Dataset excerpts

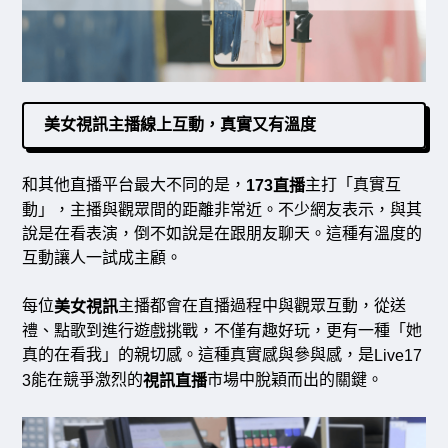
美女視訊主播線上互動，真實又有溫度
和其他直播平台最大不同的是，
主打「真實互
173直播
動」，主播與觀眾間的距離非常近。不少網友表示，與其
說是在看表演，倒不如說是在跟朋友聊天。這種有溫度的
互動讓人一試成主顧。
每位
主播都會在直播過程中與觀眾互動，從送
美女視訊
禮、點歌到進行遊戲挑戰，不僅有趣好玩，更有一種「她
真的在看我」的親切感。這種真實感與參與感，是
Live17
能在競爭激烈的
市場中脫穎而出的關鍵。
3
視訊直播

Work to complete
Above are the records; copy them exactly without the pictures.

Reply to the exercise
美女視訊主播線上互動，真實又有溫度
和其他直播平台最大不同的是，
主打「真實互
173直播
動」，主播與觀眾間的距離非常近。不少網友表示，與其
說是在看表演，倒不如說是在跟朋友聊天。這種有溫度的
互動讓人一試成主顧。
每位
主播都會在直播過程中與觀眾互動，從送
美女視訊
禮、點歌到進行遊戲挑戰，不僅有趣好玩，更有一種「她
真的在看我」的親切感。這種真實感與參與感，是
Live17
能在競爭激烈的
市場中脫穎而出的關鍵。
3
視訊直播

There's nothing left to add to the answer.